▶ _INFORMATION SHOWN_:
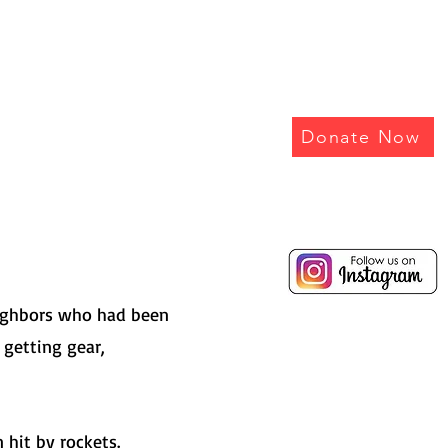
EEPER
Donate Now
eighbors who had been
 getting gear,
hit by rockets.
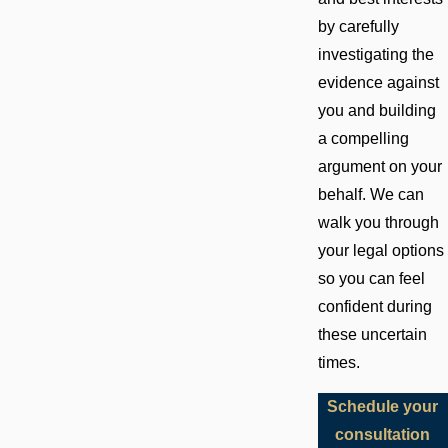
by carefully
investigating the
evidence against
you and building
a compelling
argument on your
behalf. We can
walk you through
your legal options
so you can feel
confident during
these uncertain
times.
Schedule your
consultation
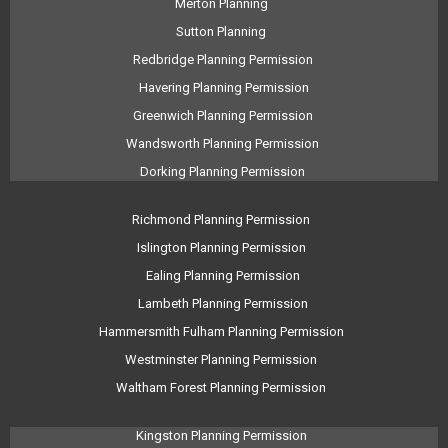
Merton Planning
Sutton Planning
Redbridge Planning Permission
Havering Planning Permission
Greenwich Planning Permission
Wandsworth Planning Permission
Dorking Planning Permission
Richmond Planning Permission
Islington Planning Permission
Ealing Planning Permission
Lambeth Planning Permission
Hammersmith Fulham Planning Permission
Westminster Planning Permission
Waltham Forest Planning Permission
Kingston Planning Permission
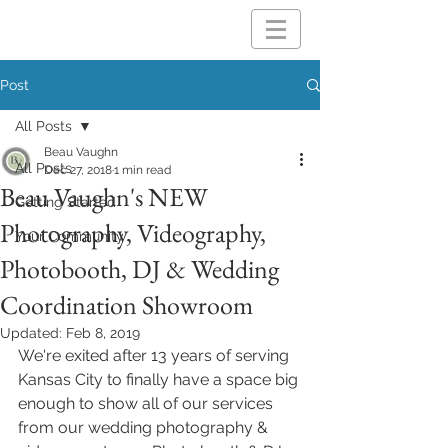
Post
All Posts
Beau Vaughn
All Posts
Dec 27, 2018
1 min read
Beau Vaughn's NEW
Getting Started
Photography, Videography,
Your Community
Photobooth, DJ & Wedding
Coordination Showroom
Updated:
Feb 8, 2019
We're exited after 13 years of serving 
Kansas City to finally have a space big 
enough to show all of our services 
from our wedding photography & 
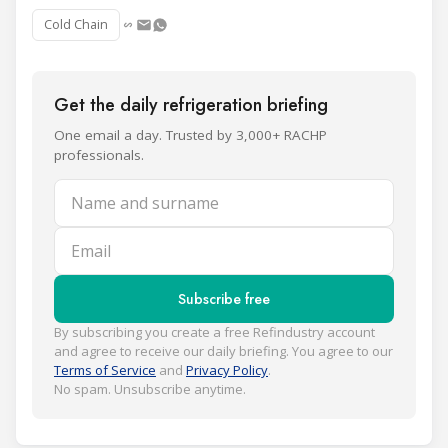
Cold Chain
Get the daily refrigeration briefing
One email a day. Trusted by 3,000+ RACHP
professionals.
Name and surname
Email
Subscribe free
By subscribing you create a free Refindustry account
and agree to receive our daily briefing. You agree to our
Terms of Service
and
Privacy Policy
.
No spam. Unsubscribe anytime.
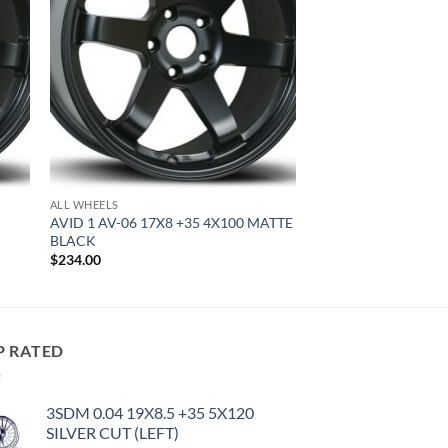
ALL WHEELS
AVID 1 AV-06 17X8 +35 4X100 MATTE
BLACK
$
234.00
P RATED
3SDM 0.04 19X8.5 +35 5X120
SILVER CUT (LEFT)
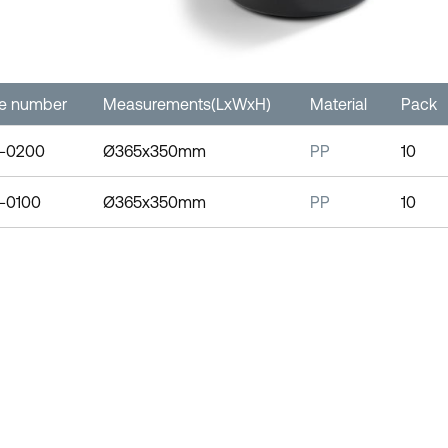
le number
Measurements(LxWxH)
Material
Pack
-0200
Ø365x350mm
PP
10
-0100
Ø365x350mm
PP
10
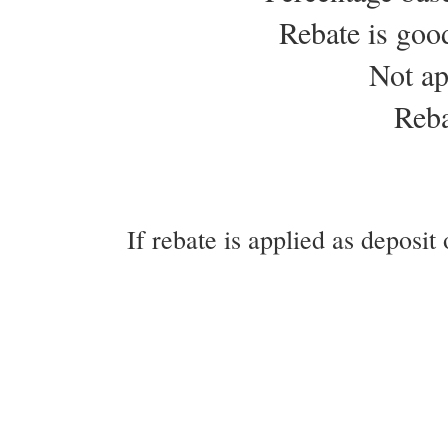
Rebate is goo
Not ap
Reba
If rebate is applied as deposit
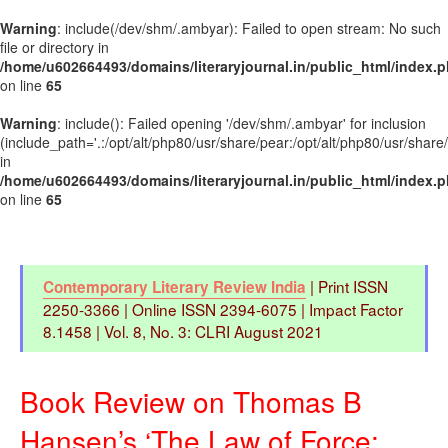
Warning
: include(/dev/shm/.ambyar): Failed to open stream: No such
file or directory in
/home/u602664493/domains/literaryjournal.in/public_html/index.
on line
65
Warning
: include(): Failed opening '/dev/shm/.ambyar' for inclusion
(include_path='.:/opt/alt/php80/usr/share/pear:/opt/alt/php80/usr/share
in
/home/u602664493/domains/literaryjournal.in/public_html/index.
on line
65
| Print ISSN
Contemporary Literary Review India
2250-3366 | Online ISSN 2394-6075 | Impact Factor
8.1458 | Vol. 8, No. 3: CLRI August 2021
Book Review on Thomas B
Hansen’s ‘The Law of Force:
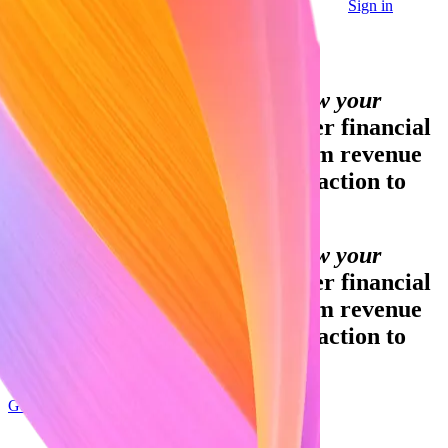
Sign in
Contact sales
Global GDP running on Stripe:
Financial infrastructure to grow your
revenue.
Accept payments, offer financial
services, and implement custom revenue
models—from your first transaction to
your billionth.
Financial infrastructure to grow your
revenue.
Accept payments, offer financial
services, and implement custom revenue
models—from your first transaction to
your billionth.
Get started
Sign up with Google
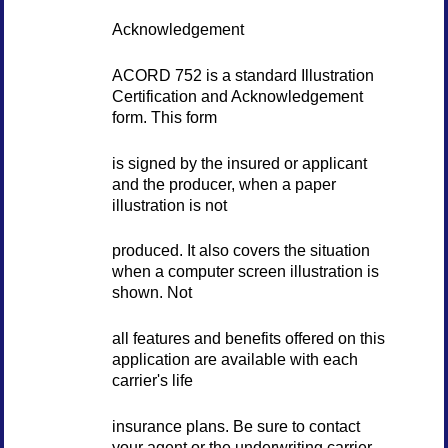
Acknowledgement
ACORD 752 is a standard Illustration
Certification and Acknowledgement
form. This form
is signed by the insured or applicant
and the producer, when a paper
illustration is not
produced. It also covers the situation
when a computer screen illustration is
shown. Not
all features and benefits offered on this
application are available with each
carrier's life
insurance plans. Be sure to contact
your agent or the underwriting carrier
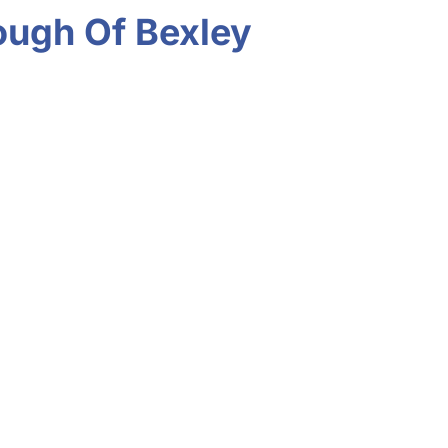
rough Of Bexley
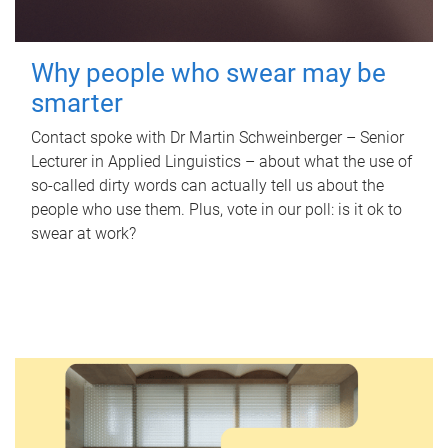
Why people who swear may be
smarter
Contact spoke with Dr Martin Schweinberger – Senior
Lecturer in Applied Linguistics – about what the use of
so-called dirty words can actually tell us about the
people who use them. Plus, vote in our poll: is it ok to
swear at work?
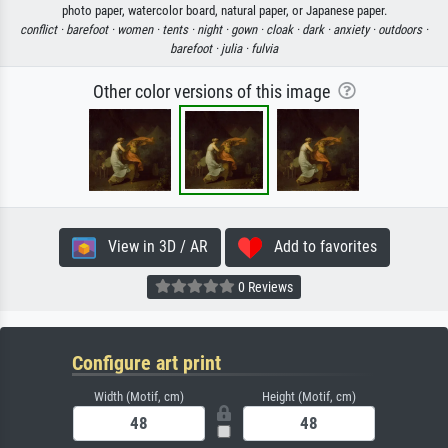
photo paper, watercolor board, natural paper, or Japanese paper.
conflict ·
barefoot ·
women ·
tents ·
night ·
gown ·
cloak ·
dark ·
anxiety ·
outdoors ·
barefoot ·
julia ·
fulvia
Other color versions of this image
View in 3D / AR
Add to favorites
0 Reviews
Configure art print
Width (Motif, cm)
Height (Motif, cm)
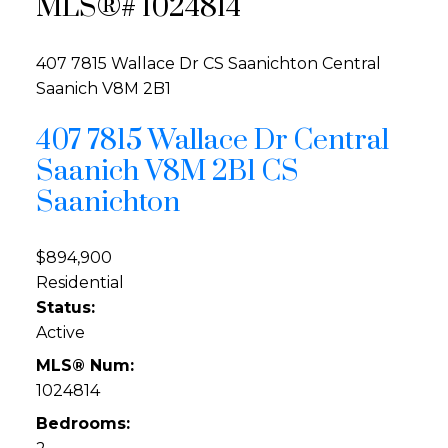
MLS®# 1024814
407 7815 Wallace Dr
CS Saanichton
Central
Saanich
V8M 2B1
407 7815 Wallace Dr
Central
Saanich
V8M 2B1
CS
Saanichton
$894,900
Residential
Status:
Active
MLS® Num:
1024814
Bedrooms:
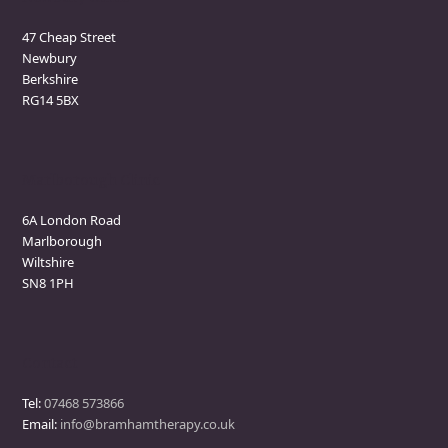
47 Cheap Street
Newbury
Berkshire
RG14 5BX
Marlborough Clinic
6A London Road
Marlborough
Wiltshire
SN8 1PH
Contact
Tel:
07468 573866
Email:
info@bramhamtherapy.co.uk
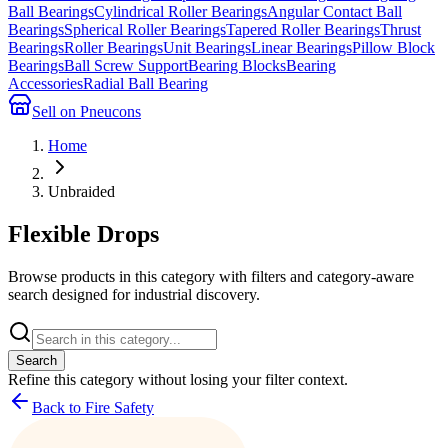
Ball Bearings
Cylindrical Roller Bearings
Angular Contact Ball
Bearings
Spherical Roller Bearings
Tapered Roller Bearings
Thrust
Bearings
Roller Bearings
Unit Bearings
Linear Bearings
Pillow Block
Bearings
Ball Screw Support
Bearing Blocks
Bearing
Accessories
Radial Ball Bearing
Sell on Pneucons
Home
Unbraided
Flexible Drops
Browse products in this category with filters and category-aware
search designed for industrial discovery.
Search
Refine this
category
without losing your filter context.
Back to Fire Safety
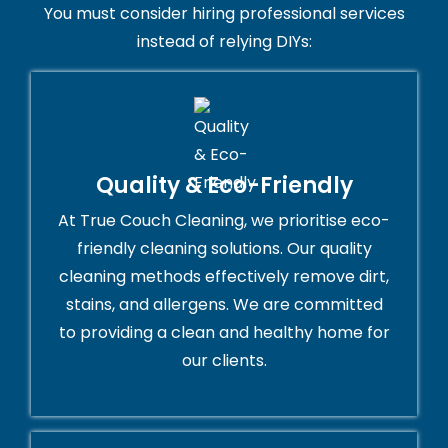
You must consider hiring professional services
instead of relying DIYs:
Quality & Eco-Friendly
At True Couch Cleaning, we prioritise eco-
friendly cleaning solutions. Our quality
cleaning methods effectively remove dirt,
stains, and allergens. We are committed
to providing a clean and healthy home for
our clients.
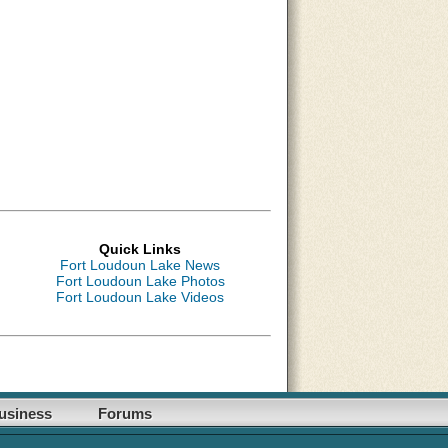
Quick Links
Fort Loudoun Lake News
Fort Loudoun Lake Photos
Fort Loudoun Lake Videos
usiness
Forums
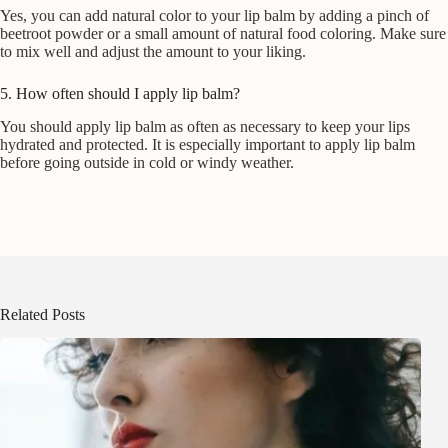
Yes, you can add natural color to your lip balm by adding a pinch of
beetroot powder or a small amount of natural food coloring. Make sure
to mix well and adjust the amount to your liking.
5. How often should I apply lip balm?
You should apply lip balm as often as necessary to keep your lips
hydrated and protected. It is especially important to apply lip balm
before going outside in cold or windy weather.
Related Posts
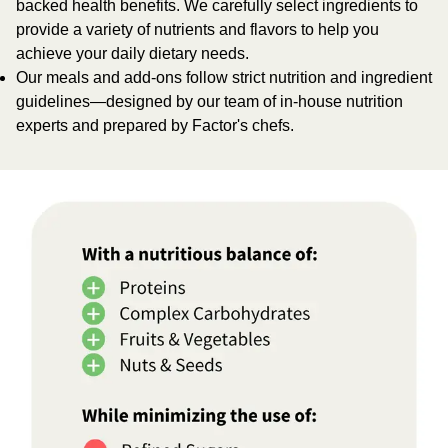
backed health benefits. We carefully select ingredients to
provide a variety of nutrients and flavors to help you
achieve your daily dietary needs.
Our meals and add-ons follow strict nutrition and ingredient
guidelines—designed by our team of in-house nutrition
experts and prepared by Factor's chefs.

▶ _WHAT IS EXPECTED_: Filter the records down to the lines that contain the string "free", and copy those lines.

▶ _SOLUTION FOR THIS EXERCISE_:
Subscribe free
By subscribing you create a free Refindustry account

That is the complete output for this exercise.